*Work required*.
Look through the data below for the string "объявления", and copy every line where it turns up.

*Given entries*.
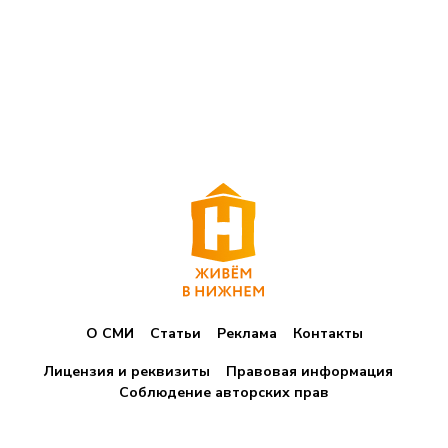
О СМИ
Статьи
Реклама
Контакты
Лицензия и реквизиты
Правовая информация
Соблюдение авторских прав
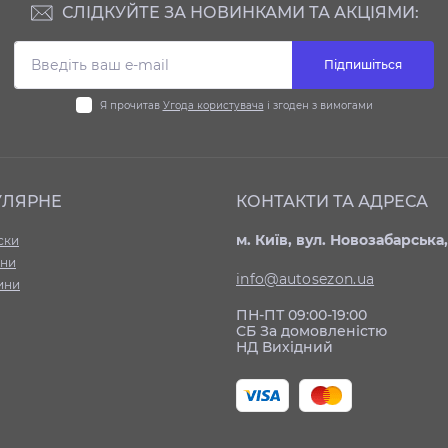
СЛІДКУЙТЕ ЗА НОВИНКАМИ ТА АКЦІЯМИ:
Підпишіться
Я прочитав
Угода користувача
і згоден з вимогами
УЛЯРНЕ
КОНТАКТИ ТА АДРЕСА
м. Київ, вул. Новозабарська,
ски
ни
info@autosezon.ua
ини
ПН-ПТ 09:00-19:00
СБ За домовленістю
НД Вихідний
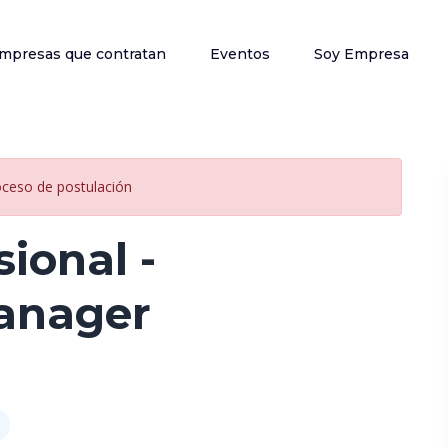
mpresas que contratan
Eventos
Soy Empresa
oceso de postulación
sional -
anager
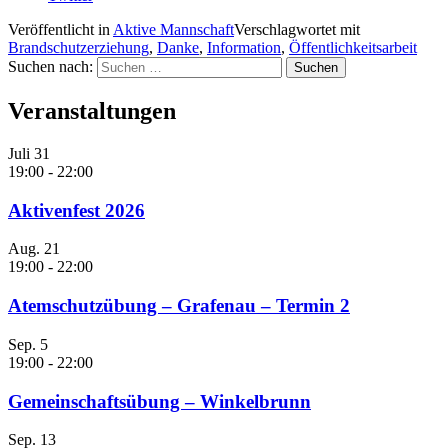
Veröffentlicht in
Aktive Mannschaft
Verschlagwortet mit
Brandschutzerziehung
,
Danke
,
Information
,
Öffentlichkeitsarbeit
Suchen nach:
Veranstaltungen
Juli
31
19:00
-
22:00
Aktivenfest 2026
Aug.
21
19:00
-
22:00
Atemschutzübung – Grafenau – Termin 2
Sep.
5
19:00
-
22:00
Gemeinschaftsübung – Winkelbrunn
Sep.
13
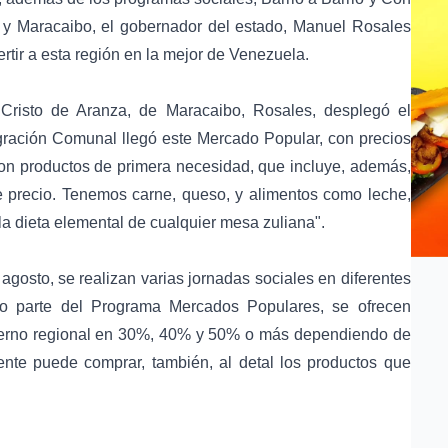
y Maracaibo, el gobernador del estado, Manuel Rosales
ertir a esta región en la mejor de Venezuela.
 Cristo de Aranza, de Maracaibo, Rosales, desplegó el
gración Comunal llegó este Mercado Popular, con precios
on productos de primera necesidad, que incluye, además,
e precio. Tenemos carne, queso, y alimentos como leche,
la dieta elemental de cualquier mesa zuliana".
gosto, se realizan varias jornadas sociales en diferentes
o parte del Programa Mercados Populares, se ofrecen
bierno regional en 30%, 40% y 50% o más dependiendo de
te puede comprar, también, al detal los productos que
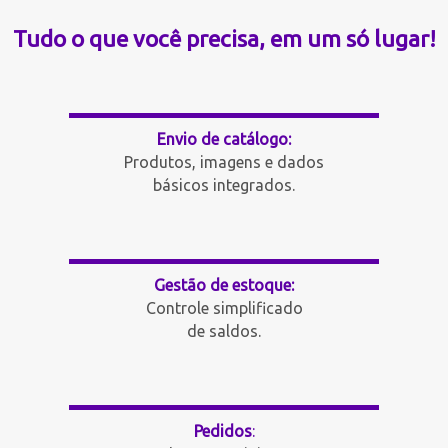
Tudo o que você precisa, em um só lugar!
Envio de catálogo:
Produtos, imagens e dados
básicos integrados.
Gestão de estoque:
Controle simplificado
de saldos.
Pedidos
:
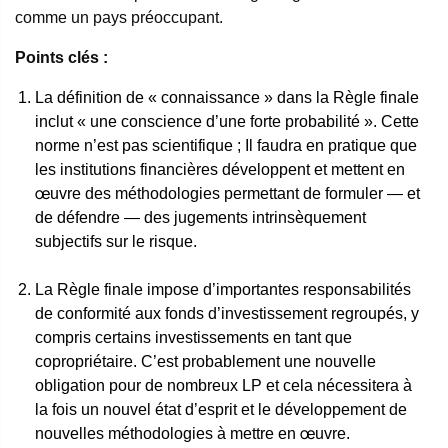
comme un pays préoccupant.
Points clés :
La définition de « connaissance » dans la Règle finale
inclut « une conscience d’une forte probabilité ». Cette
norme n’est pas scientifique ; Il faudra en pratique que
les institutions financières développent et mettent en
œuvre des méthodologies permettant de formuler — et
de défendre — des jugements intrinsèquement
subjectifs sur le risque.
La Règle finale impose d’importantes responsabilités
de conformité aux fonds d’investissement regroupés, y
compris certains investissements en tant que
copropriétaire. C’est probablement une nouvelle
obligation pour de nombreux LP et cela nécessitera à
la fois un nouvel état d’esprit et le développement de
nouvelles méthodologies à mettre en œuvre.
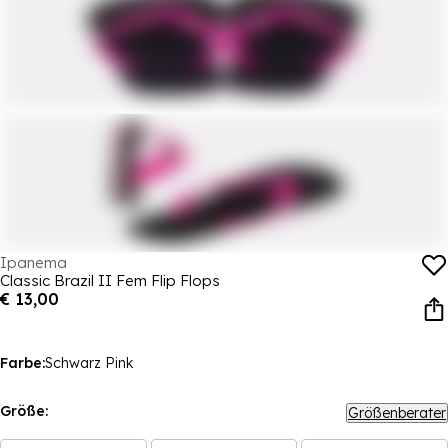
Ipanema
Classic Brazil II Fem Flip Flops
€ 13,00
Farbe:
Schwarz Pink
Größe:
Größenberater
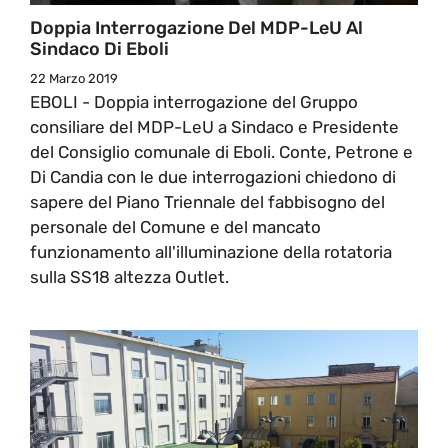
Doppia Interrogazione Del MDP-LeU Al
Sindaco Di Eboli
22 Marzo 2019
EBOLI - Doppia interrogazione del Gruppo
consiliare del MDP-LeU a Sindaco e Presidente
del Consiglio comunale di Eboli. Conte, Petrone e
Di Candia con le due interrogazioni chiedono di
sapere del Piano Triennale del fabbisogno del
personale del Comune e del mancato
funzionamento all'illuminazione della rotatoria
sulla SS18 altezza Outlet.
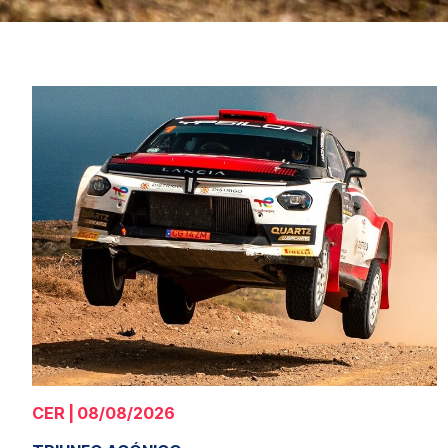
CER | 08/08/2026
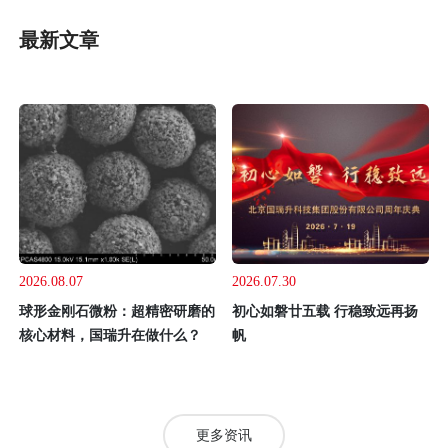
最新文章
2026.08.07
2026.07.30
球形金刚石微粉：超精密研磨的
初心如磐廿五载 行稳致远再扬
核心材料，国瑞升在做什么？
帆
更多资讯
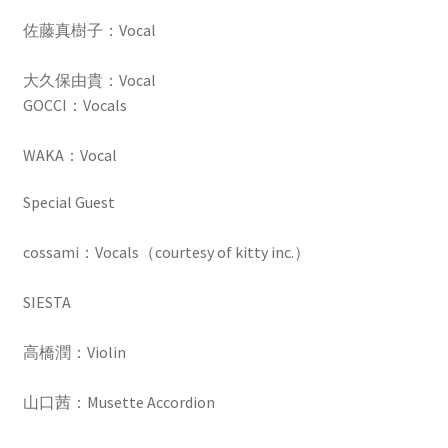
佐藤真樹子：Vocal
大久保由貴：Vocal
GOCCI：Vocals
WAKA：Vocal
Special Guest
cossami：Vocals（courtesy of kitty inc.）
SIESTA
高橋潤：Violin
山口茜：Musette Accordion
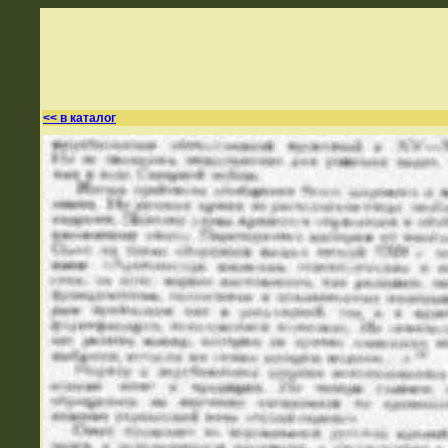
<< в каталог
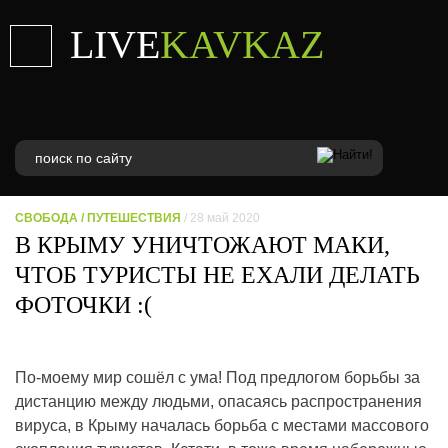
LIVE
KAVKAZ
СВОБОДА
/
ПУТЕШЕСТВИЯ
/ 28 май 2020
В КРЫМУ УНИЧТОЖАЮТ МАКИ,
ЧТОБ ТУРИСТЫ НЕ ЕХАЛИ ДЕЛАТЬ
ФОТОЧКИ :(
По-моему мир сошёл с ума! Под предлогом борьбы за
дистанцию между людьми, опасаясь распространения
вируса, в Крыму началась борьба с местами массового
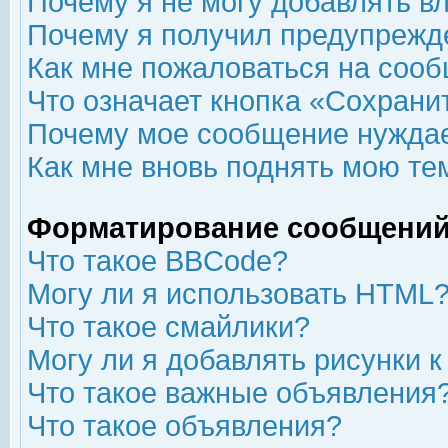
Почему я не могу добавлять в
Почему я получил предупрежд
Как мне пожаловаться на соо
Что означает кнопка «Сохрани
Почему мое сообщение нуждае
Как мне вновь поднять мою те
Форматирование сообщений
Что такое BBCode?
Могу ли я использовать HTML
Что такое смайлики?
Могу ли я добавлять рисунки 
Что такое важные объявления
Что такое объявления?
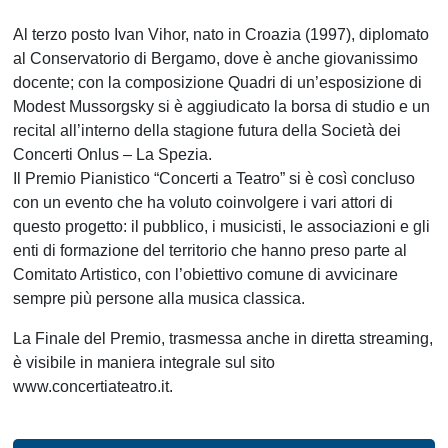
Al terzo posto Ivan Vihor, nato in Croazia (1997), diplomato
al Conservatorio di Bergamo, dove è anche giovanissimo
docente; con la composizione Quadri di un’esposizione di
Modest Mussorgsky si è aggiudicato la borsa di studio e un
recital all’interno della stagione futura della Società dei
Concerti Onlus – La Spezia.
Il Premio Pianistico “Concerti a Teatro” si è così concluso
con un evento che ha voluto coinvolgere i vari attori di
questo progetto: il pubblico, i musicisti, le associazioni e gli
enti di formazione del territorio che hanno preso parte al
Comitato Artistico, con l’obiettivo comune di avvicinare
sempre più persone alla musica classica.
La Finale del Premio, trasmessa anche in diretta streaming,
è visibile in maniera integrale sul sito
www.concertiateatro.it.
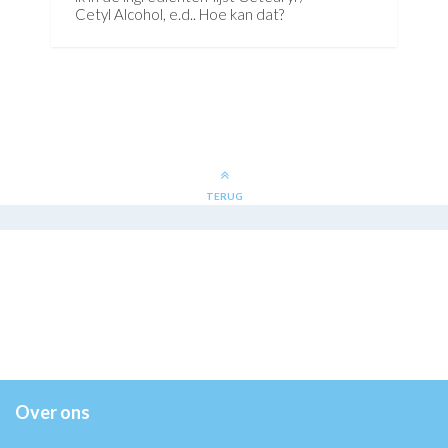
Cetyl Alcohol, e.d.. Hoe kan dat?
TERUG
Over ons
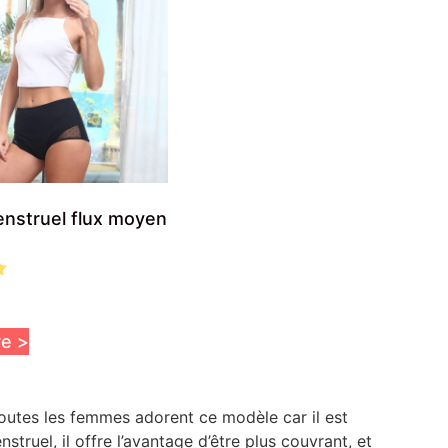
nstruel flux moyen
re >
toutes les femmes adorent ce modèle car il est
ruel, il offre l’avantage d’être plus couvrant, et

*Solved problem*.
Что такое важные объявления
Что такое объявления?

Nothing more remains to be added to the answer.